A little later I learned that the word “squirrel” comes from Greek words meaning “shadow-tailed.” More delight. This was evoking in me, I realized, the same adolescent wonderment of discovering that my parents were not parents all their lives, that they were proud participants of the sexual revolution and also shoplifted more than once. What I thought belonged to me did not. It became clear that words are very much like people.
John Ciardi wrote that words are four things: they are a picture (an image), a feeling (a denotation as well as a connotation), a sound (they involve the muscles), and a history. Isn’t this true of people? We sense and feel–and weren’t we given breath by forces beyond our control? I became interested in words being made, leaving, and coming back changed, for better or worse. I made a list of words we know today as joyful that had viscerally dark, violent beginnings long ago: “enthrall” comes from words meaning “enslave”; “rapture” comes from “abduction”; “astonish” comes from “thunderstruck”; and “ravish” comes from “rape” (how can we ever refer to another body as “ravishing” again?).
All nouns, of course, have their origin stories: objects, and ideas, and beliefs are no exception. Here’s one example out of infinity: High heels were elite riding footwear for men about four hundred years ago. (How can we ever refer to pumps as unmanly again?)
Because people don’t come with dictionaries, we must learn each others’ etymologies through other means. Writers often make the best listeners, and enough close listening reveals that we’ve all had some degree of darkness in our beginnings, that we’re all products of upbringings, none of them exempt from turbulence; it’s just that words’ troubled upbringings can be centuries long.

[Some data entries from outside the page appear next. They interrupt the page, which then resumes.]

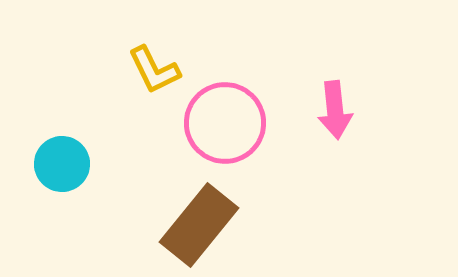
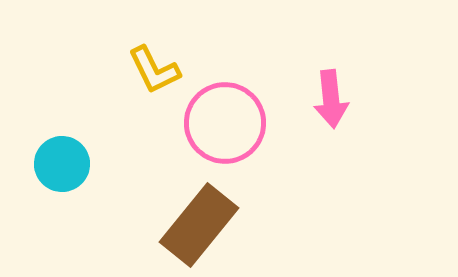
pink arrow: moved 4 px left, 11 px up
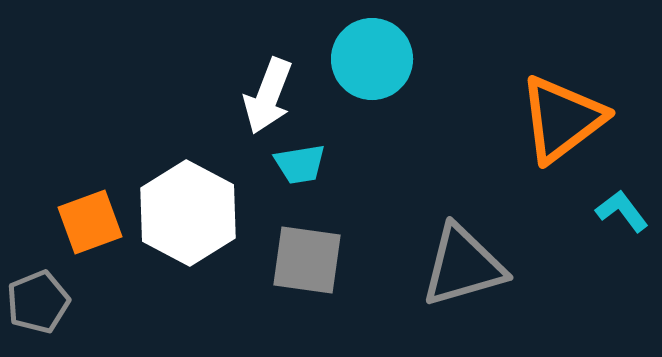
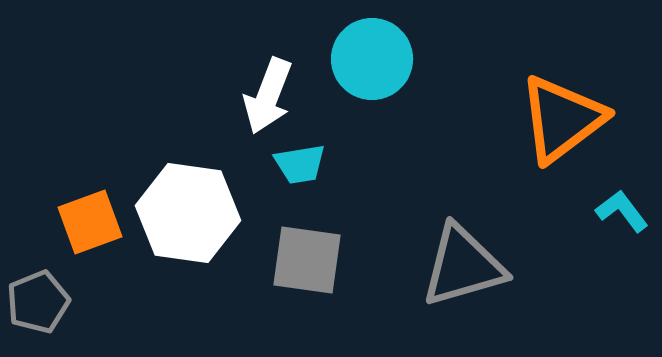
white hexagon: rotated 20 degrees counterclockwise
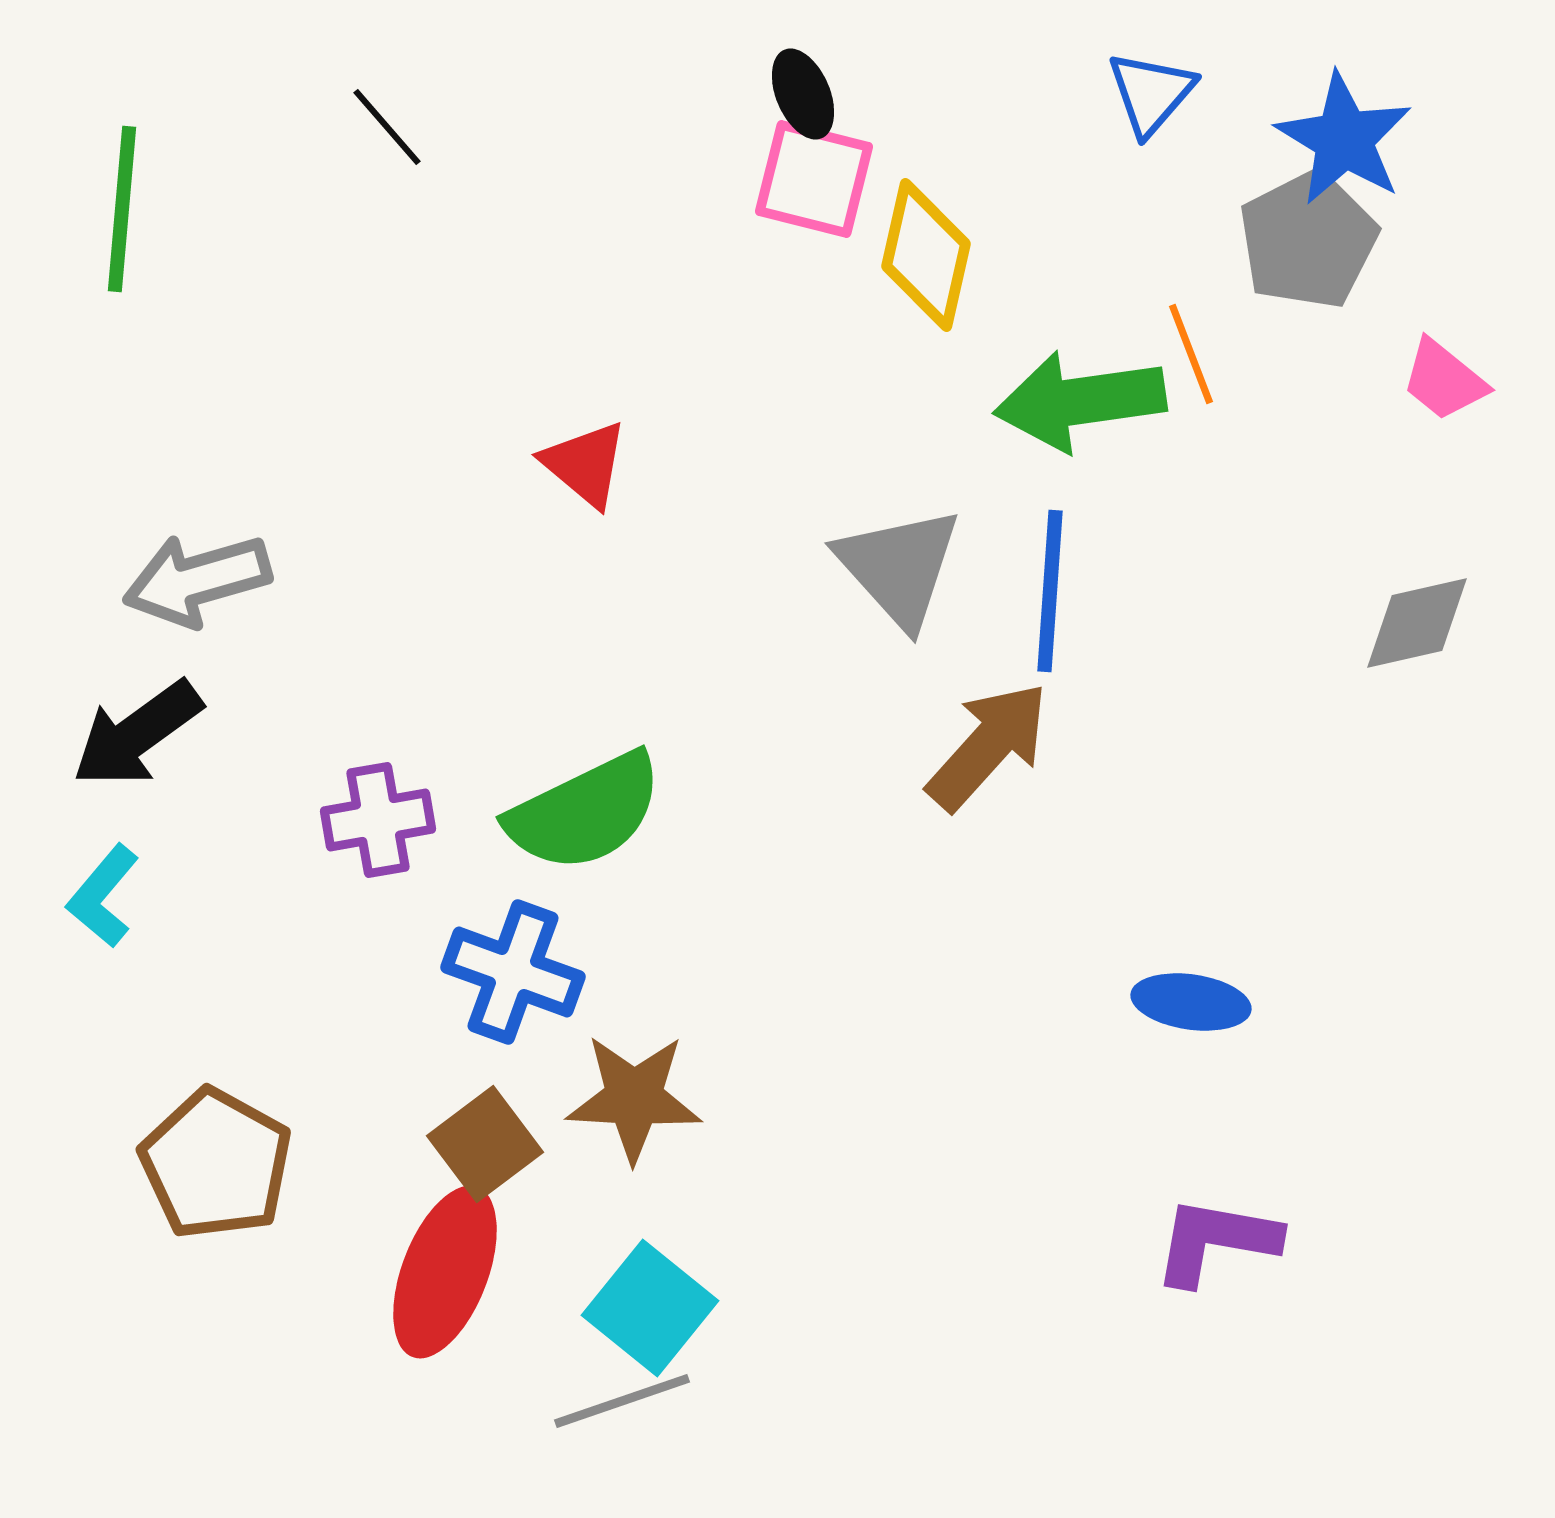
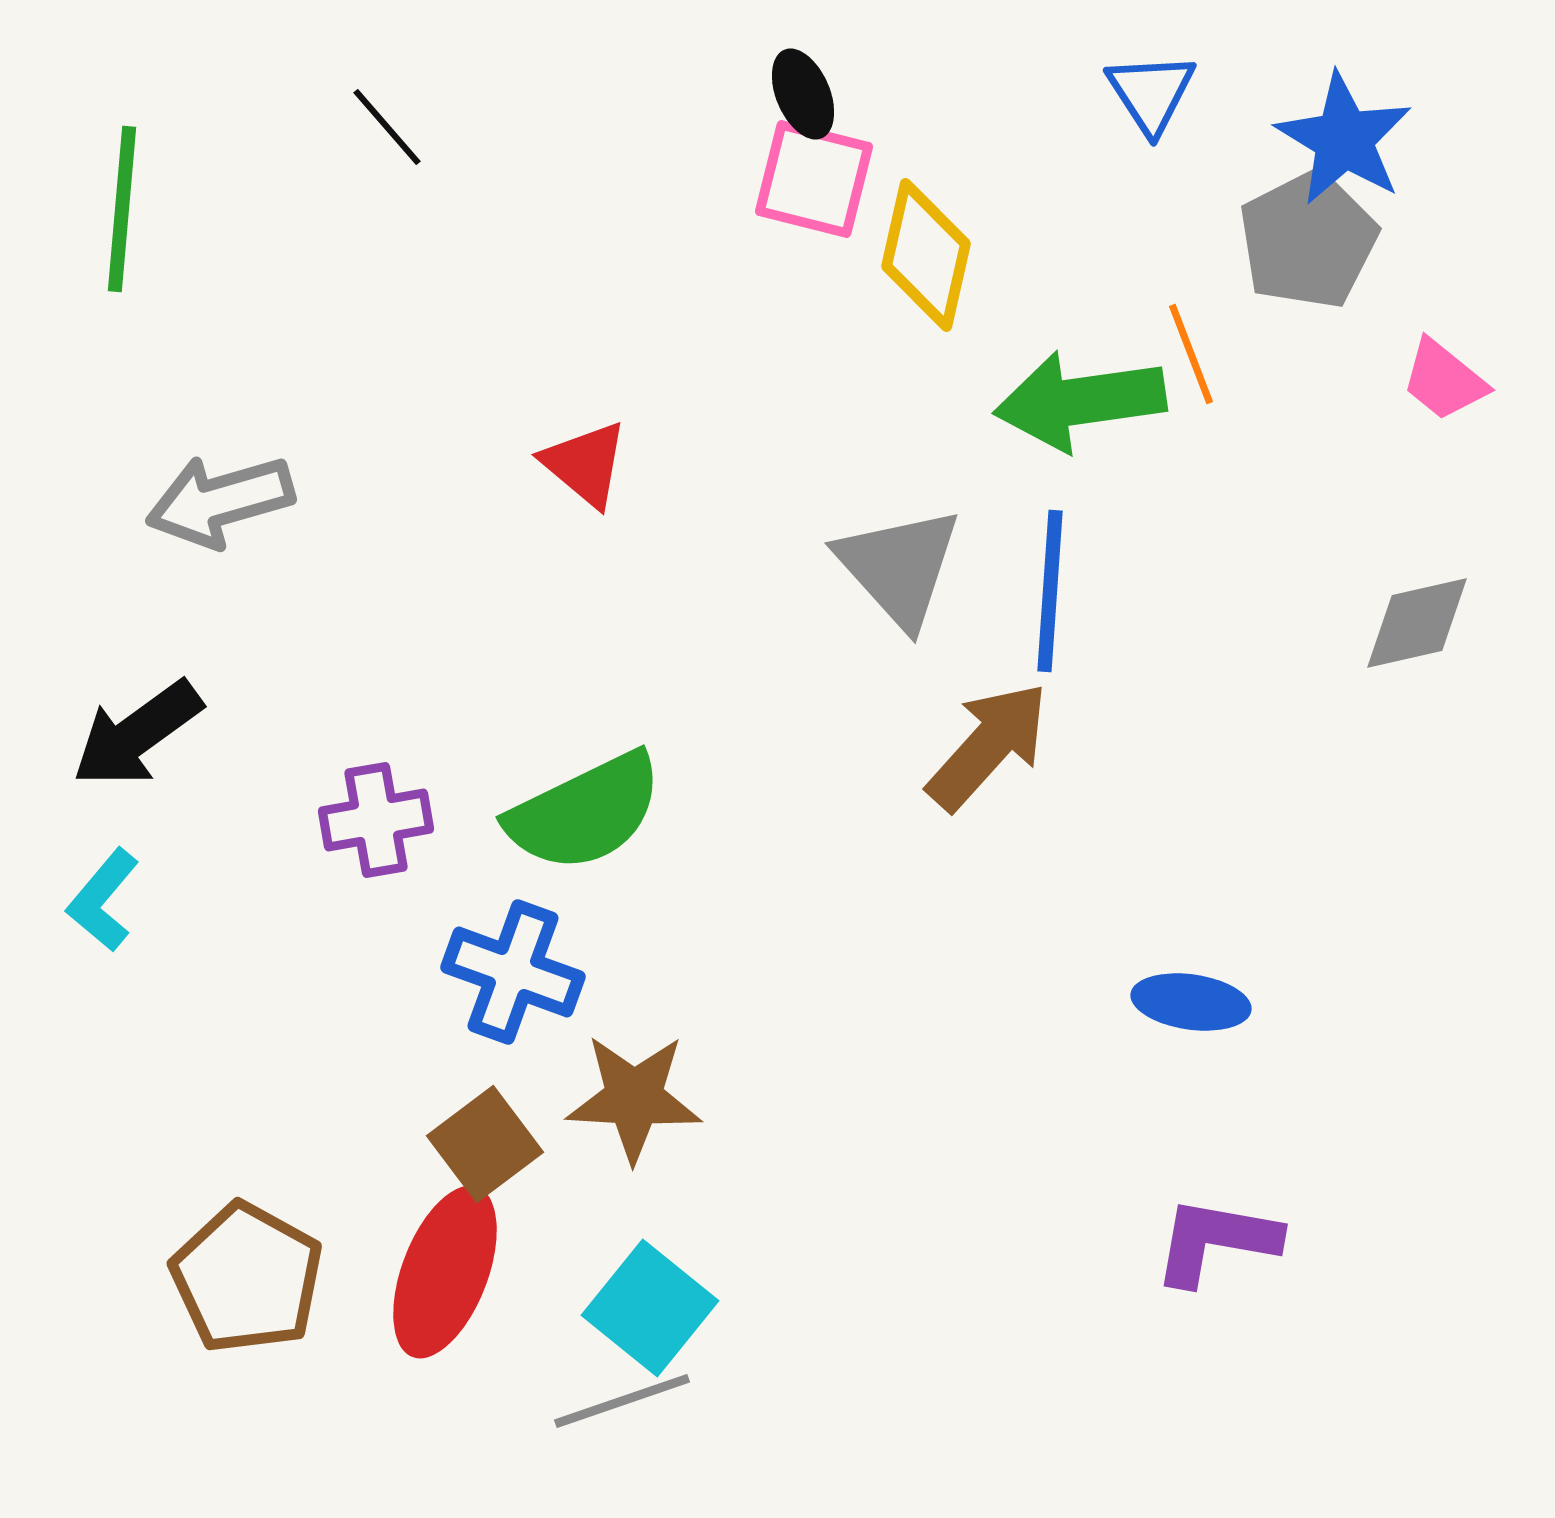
blue triangle: rotated 14 degrees counterclockwise
gray arrow: moved 23 px right, 79 px up
purple cross: moved 2 px left
cyan L-shape: moved 4 px down
brown pentagon: moved 31 px right, 114 px down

In this way, my love of words has made me more forgiving of people. I can’t help but think of a bully as someone who must have suffered unimaginably himself. Or a strange person as someone who’s lonely, or scared, or just plain weird–and so what? Weird is a good thing. This is not a saintly perspective; this is a literary one. I think most writers believe, quixotically, that both words and people are perpetually in their formative years, that the survival of both depends on change, and that both can be changed for the better.
Reading fiction enlarges our sense of empathy, is the most popular contemporary buzz-sentence, and also one I believe in. But I’m talking here about the units of fiction, the words themselves. My concern with language has made me, if not more empathetic, then at least more aware that trying to be empathetic is both good and possible. If this is living the writer’s life, then I hope it never ends, and that it never stays the same.